The more pure one’s seeing, the more obscure that one becomes.
Purity of seeing is not moral refinement. It is not correctness of doctrine. It is not sharpened perception. It is the falling away of the seer.
As long as there is someone standing apart, looking, evaluating, interpreting, that one can still be located. There is still a center from which vision proceeds. That center can be praised, recognized, even admired.
But when seeing becomes pure, the center dissolves.
Seeing no longer originates from a position. It no longer defends a view. It no longer gathers identity from what is perceived. It becomes transparent—so transparent that nothing remains to mark where it begins or ends.
And so obscurity appears.
Not because something is hidden, but because there is no longer a separate outline to detect. What becomes obscure is the self that once claimed ownership of perception. What fades is the one who could be pointed to.
Pure seeing does not announce itself. It does not draw attention. It does not say, “I see clearly.” It simply sees.
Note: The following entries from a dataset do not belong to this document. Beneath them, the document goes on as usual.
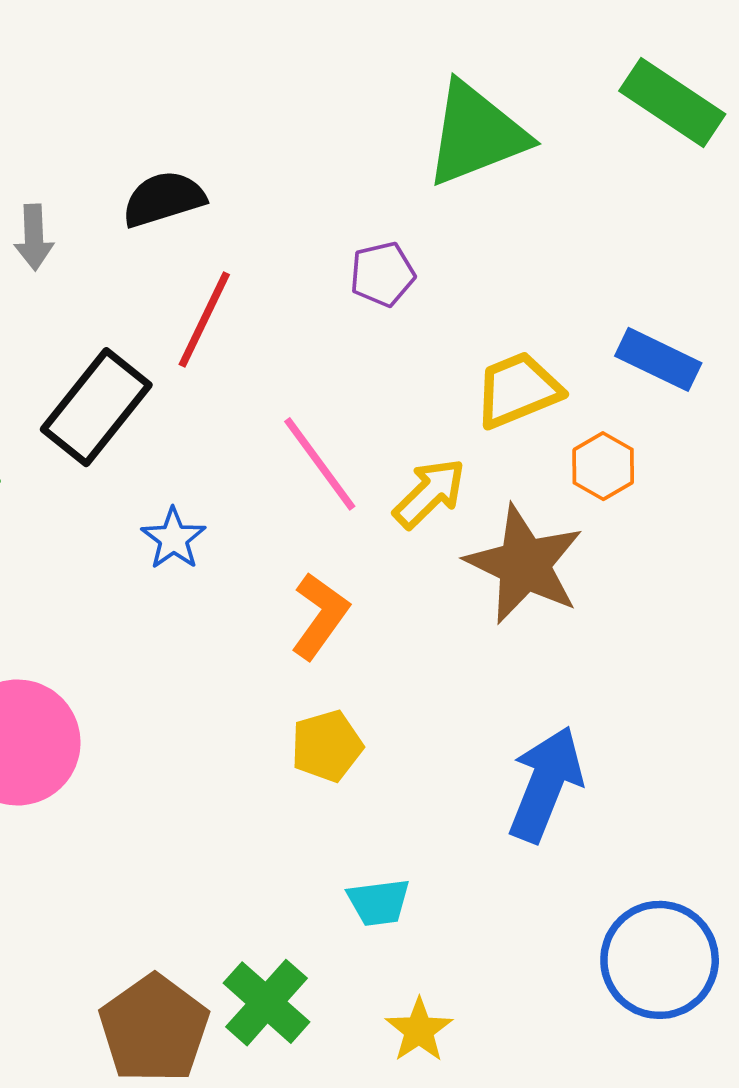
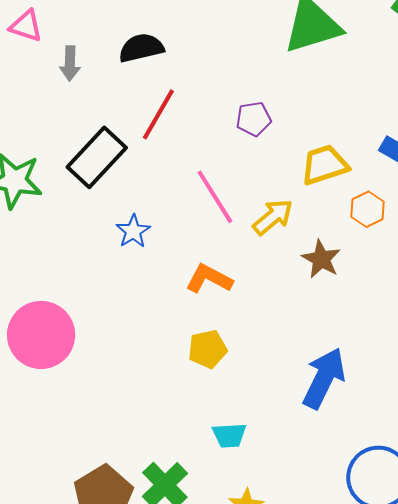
purple pentagon: (382, 274) -> (254, 119), moved
brown star: (524, 564) -> (321, 259), size x0.6
orange L-shape: (320, 616) -> (209, 279), turned -102

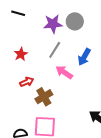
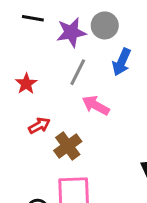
black line: (18, 13) -> (33, 18), moved
blue arrow: (84, 57) -> (122, 62), moved

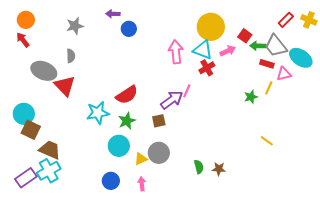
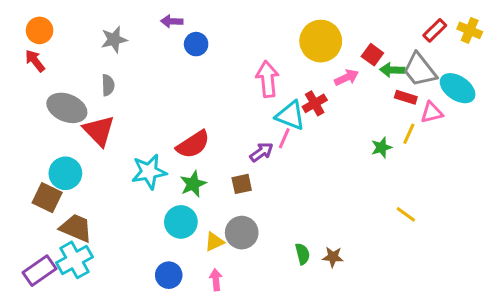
cyan triangle: (203, 50) -> (290, 116), moved
purple arrow: (172, 100) -> (261, 152), size x0.7
cyan circle: (24, 114) -> (65, 173), moved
And in that simplicity, the one who would be seen disappears into the seeing itself.
This obscurity is not absence. It is immersion.
It is like clear water—so clear it cannot be noticed until light touches it. It is like air—unseen yet carrying breath. It is like the root beneath the soil—hidden, yet sustaining everything that rises.
The world tends to recognize what stands out, what asserts, what defines itself. But purity dissolves definition. It softens edges. It withdraws from display.
And so the more pure the seeing, the less there is to identify as a “someone” who sees.
Obscurity, then, is not diminishment. It is union. It is the quiet fulfillment of vision when there is no longer a witness apart from what is seen.